The prescription of systemic corticosteroids was high (range 90–100%, p=0.085). Antibiotic prescription for those with a documented change in sputum colour was also high overall (95.0%), although lower at site 2 compared to other sites (66.7%, p=0.085). However, most patients with no change in the colour (85.7%) or volume (84.9%) of their sputum were also prescribed antibiotics.
Pulse oximetry data were not recorded during this audit, so appropriate use of oxygen could not be determined. However, oxygen was administered to 89.1% of patients, with only 27% of these having a written oxygen prescription (range 3.2–76.9%, p<0.001). Overall, 32 patients had a pH <7.35, with ventilatory assistance used in 21 (65.6%). Of the 18 patients who had the type of ventilatory assistance documented, it is clear that three received invasive ventilation. Reasons for not using noninvasive ventilation (NIV) or invasive ventilation included a documented decision not to escalate to NIV or invasive ventilation (18.2%), “patient responded to medical therapy” (45.6%) and in 36.4%, no reason was listed.

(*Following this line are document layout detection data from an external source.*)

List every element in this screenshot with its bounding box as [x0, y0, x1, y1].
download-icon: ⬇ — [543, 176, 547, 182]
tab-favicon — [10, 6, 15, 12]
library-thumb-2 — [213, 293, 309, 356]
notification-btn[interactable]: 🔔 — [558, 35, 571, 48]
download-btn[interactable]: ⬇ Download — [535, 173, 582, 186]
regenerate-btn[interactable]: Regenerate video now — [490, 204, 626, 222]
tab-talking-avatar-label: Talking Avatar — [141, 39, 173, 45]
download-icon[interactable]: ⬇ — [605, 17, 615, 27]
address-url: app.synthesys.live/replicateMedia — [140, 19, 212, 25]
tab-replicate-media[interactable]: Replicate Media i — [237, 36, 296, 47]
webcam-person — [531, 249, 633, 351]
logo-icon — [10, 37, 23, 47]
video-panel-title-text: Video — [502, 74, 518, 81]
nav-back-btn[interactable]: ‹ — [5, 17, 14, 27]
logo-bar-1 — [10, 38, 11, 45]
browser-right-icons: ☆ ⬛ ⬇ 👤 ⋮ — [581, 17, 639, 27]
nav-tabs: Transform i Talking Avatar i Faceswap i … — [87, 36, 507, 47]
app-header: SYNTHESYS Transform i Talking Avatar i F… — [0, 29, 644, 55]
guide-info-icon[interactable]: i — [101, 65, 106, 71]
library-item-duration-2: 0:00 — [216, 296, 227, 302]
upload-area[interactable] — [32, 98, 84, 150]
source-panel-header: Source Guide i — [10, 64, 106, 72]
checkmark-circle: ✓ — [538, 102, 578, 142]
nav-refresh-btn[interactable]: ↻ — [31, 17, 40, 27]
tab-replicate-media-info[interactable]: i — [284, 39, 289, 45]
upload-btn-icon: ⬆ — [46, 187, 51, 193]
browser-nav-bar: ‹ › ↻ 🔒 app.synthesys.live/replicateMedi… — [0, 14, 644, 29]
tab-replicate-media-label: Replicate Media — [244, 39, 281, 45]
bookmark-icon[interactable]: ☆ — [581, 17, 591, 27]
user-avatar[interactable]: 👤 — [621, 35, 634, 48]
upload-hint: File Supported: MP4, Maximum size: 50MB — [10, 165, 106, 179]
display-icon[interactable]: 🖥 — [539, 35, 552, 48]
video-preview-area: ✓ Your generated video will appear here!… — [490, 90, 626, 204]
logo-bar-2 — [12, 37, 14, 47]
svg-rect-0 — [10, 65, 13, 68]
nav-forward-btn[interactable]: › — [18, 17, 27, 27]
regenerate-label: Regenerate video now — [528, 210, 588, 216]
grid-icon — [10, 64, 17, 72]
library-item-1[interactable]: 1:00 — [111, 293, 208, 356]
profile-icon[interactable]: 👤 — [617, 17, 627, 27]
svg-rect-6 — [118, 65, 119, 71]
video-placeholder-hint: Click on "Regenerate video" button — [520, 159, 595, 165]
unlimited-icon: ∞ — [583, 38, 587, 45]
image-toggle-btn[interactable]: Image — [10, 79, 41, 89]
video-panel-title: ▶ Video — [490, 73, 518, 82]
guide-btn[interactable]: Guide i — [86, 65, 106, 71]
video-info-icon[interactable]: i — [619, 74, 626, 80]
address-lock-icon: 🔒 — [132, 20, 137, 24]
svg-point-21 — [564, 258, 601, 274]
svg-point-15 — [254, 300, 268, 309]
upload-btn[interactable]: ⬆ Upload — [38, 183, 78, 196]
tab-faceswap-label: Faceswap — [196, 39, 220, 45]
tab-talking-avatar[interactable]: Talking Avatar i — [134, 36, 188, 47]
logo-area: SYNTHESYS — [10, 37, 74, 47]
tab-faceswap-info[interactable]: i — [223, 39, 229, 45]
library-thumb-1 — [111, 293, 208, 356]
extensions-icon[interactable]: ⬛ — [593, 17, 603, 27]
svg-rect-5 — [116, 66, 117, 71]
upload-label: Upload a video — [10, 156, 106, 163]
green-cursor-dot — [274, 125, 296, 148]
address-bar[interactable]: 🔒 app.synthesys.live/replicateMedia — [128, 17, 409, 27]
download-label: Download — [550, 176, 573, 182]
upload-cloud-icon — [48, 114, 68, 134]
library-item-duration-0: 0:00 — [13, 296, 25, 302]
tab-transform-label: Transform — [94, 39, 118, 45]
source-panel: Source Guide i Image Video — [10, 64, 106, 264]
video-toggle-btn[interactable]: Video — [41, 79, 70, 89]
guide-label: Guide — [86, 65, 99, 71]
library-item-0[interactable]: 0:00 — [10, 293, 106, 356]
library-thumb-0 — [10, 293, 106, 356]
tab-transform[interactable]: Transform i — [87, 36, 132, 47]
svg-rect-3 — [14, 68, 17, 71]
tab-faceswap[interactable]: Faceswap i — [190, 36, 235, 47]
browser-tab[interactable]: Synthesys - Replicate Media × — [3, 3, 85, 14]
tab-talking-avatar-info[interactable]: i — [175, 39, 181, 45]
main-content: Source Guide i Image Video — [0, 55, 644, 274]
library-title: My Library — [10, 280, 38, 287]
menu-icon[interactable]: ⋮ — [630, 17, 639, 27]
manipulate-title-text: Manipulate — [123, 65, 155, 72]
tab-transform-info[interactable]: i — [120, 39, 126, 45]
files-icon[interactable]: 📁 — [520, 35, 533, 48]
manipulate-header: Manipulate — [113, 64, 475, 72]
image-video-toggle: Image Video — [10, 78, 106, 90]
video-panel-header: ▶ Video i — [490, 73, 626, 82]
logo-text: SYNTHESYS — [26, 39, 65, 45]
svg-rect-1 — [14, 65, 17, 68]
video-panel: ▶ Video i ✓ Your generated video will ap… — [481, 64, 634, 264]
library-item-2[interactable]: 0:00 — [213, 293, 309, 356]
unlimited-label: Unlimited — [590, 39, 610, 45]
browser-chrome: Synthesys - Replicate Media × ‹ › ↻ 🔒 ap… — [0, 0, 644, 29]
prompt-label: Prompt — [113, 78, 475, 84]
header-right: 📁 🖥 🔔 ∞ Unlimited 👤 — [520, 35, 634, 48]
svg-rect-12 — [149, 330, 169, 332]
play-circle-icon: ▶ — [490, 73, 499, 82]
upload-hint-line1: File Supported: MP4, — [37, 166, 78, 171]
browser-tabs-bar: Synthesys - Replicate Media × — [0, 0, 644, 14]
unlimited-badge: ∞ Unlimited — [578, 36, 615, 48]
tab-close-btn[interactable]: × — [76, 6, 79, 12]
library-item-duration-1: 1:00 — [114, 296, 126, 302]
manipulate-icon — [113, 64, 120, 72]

Overall, 76.8% of patients had general practitioner follow-up arranged prior to discharge; however, there was wide variation between sites (range 16.7–100%, p<0.001). Referral to pulmonary rehabilitation was low in most centres (mean 32.4%, range 10.3–71.7%; p<0.001).
We examined the impact of concordance on LOS and readmission for recommendations where there was <75% concordance in the COPD-X categories “confirming exacerbation/categorising severity” (performance of FEV1) and “optimising treatment” (receiving ventilatory assistance). Neither performance of FEV1 (incident rate ratio (IRR) 1.36, p=0.185; 95% CI 0.862–2.156) or receiving ventilatory assistance (IRR 1.196, p=0.217; 95% CI 0.900–1.589) were significantly associated with LOS. In addition, there was no statistically significant difference (p=0.090) between patients who did or did not receive ventilatory support on readmission to hospital. However, patients who did not perform spirometry as part of the audited admission were 3.6 times more likely to be readmitted (p=0.007, 95% CI 1.413–9.173); 14.3% of those who performed a spirometry were readmitted, compared to 37% of those who did not perform a spirometry during their admission.
Discussion
This prospective study of five tertiary care facilities across Australia demonstrated that there are variations in concordance to the COPD-X guideline for inpatient management of patients with AECOPD. Interventions with high concordance included performance of chest radiography, provision of treatment with oral corticosteroids and antibiotics, and administration of oxygen therapy. Discordance was seen to the recommendations of performing spirometry and referral to pulmonary rehabilitation, with rates varying substantially across sites. This study reflects actual clinical practice and has provided insight into the gaps in AECOPD management when compared to evidenced-based guidelines.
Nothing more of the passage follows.